Saturday, March 31, 2012

ASP.NET MVC and overlapping routes

ASP.NET routing in MVC allows us to define how different URLs are mapped to the controllers, actions, action parameters etc. It is quite simple and in some cases it seems even too simple. In our MVC application we had a requirement that we should accept these two path patterns:

{controller}/{action}
{controller}.aspx/{action}

The first one is the default, we want our generated links to go this route. The second one is legacy, but it's required to work correctly. We could've set up some kind of redirects from old route to the default one, but we've thought it'll be easier to define a separate route in our application that will map to the same controllers as the default route.

Easier said than done. The first attempt looked like that:

routes.MapRoute("Default", "{controller}/{action}", 
new { controller = "Home", action = "Index" });
routes.MapRoute("Legacy", "{controller}.aspx/{action}",
new { controller = "Home", action = "Index" });

Seems trivial, but doesn't work. When requested Home.aspx, the application failed to find the controller named "Home.aspx". Well, the default route eagerly matched the controller variable and missed the fact that the second route seems to be better. Now I remember, the docs clearly state that finding the route stops on first match and we should arrange our routes from most specific to most generic ones.

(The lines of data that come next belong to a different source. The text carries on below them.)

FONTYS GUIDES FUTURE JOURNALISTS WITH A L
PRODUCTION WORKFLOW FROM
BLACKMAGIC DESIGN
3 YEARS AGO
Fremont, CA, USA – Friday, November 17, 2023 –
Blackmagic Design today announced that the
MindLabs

OK, let's then change the order of our routes, so that we'll catch legacy ones first:

routes.MapRoute("Legacy", "{controller}.aspx/{action}", 
new { controller = "Home", action = "Index" });
routes.MapRoute("Default", "{controller}/{action}",
new { controller = "Home", action = "Index" });

Looks like working, both "Home.aspx" and "Home" are mapped to HomeController. But now all our links generated by MVC helpers (like Html.ActionLink) have .aspx extension. We don't want to expose this route as it is for backwards compatibility only. I've found the explanation and the insight I needed in Craig Stuntz's article. Generally, when building an URL, the helpers' behavior is similiar to parsing scenario. The first route that can be satisfied with route values given is chosen. We're passing controller and action values to Html.ActionLink, so the first route matches.

But Craig's article got me on the right track:

routes.MapRoute("Legacy", "{controller}.{extension}/{action}", 
new { controller = "Home", action = "Index" }, new { extension = "aspx" });
routes.MapRoute("Default", "{controller}/{action}",
new { controller = "Home", action = "Index" });

I've modified the first, legacy route, introduced the extension variable in place of "aspx" and defined a constraint in the fourth parameter, stating that extension variable have to be equal to aspx. This way only URLs like Home.aspx match the first route and ActionLink helpers don't use it (unless a route value named extension and equal to "aspx" is passed).

Tuesday, March 20, 2012

HTTP protocol breaking in ASP.NET MVC

HTTP clients (such as browsers) are designed to handle different error codes differently and there are a lot of reasons why server-side errors have different status codes than those triggered by users. Depending on status code, responses are cached differently, web crawlers are indexing differently and so on.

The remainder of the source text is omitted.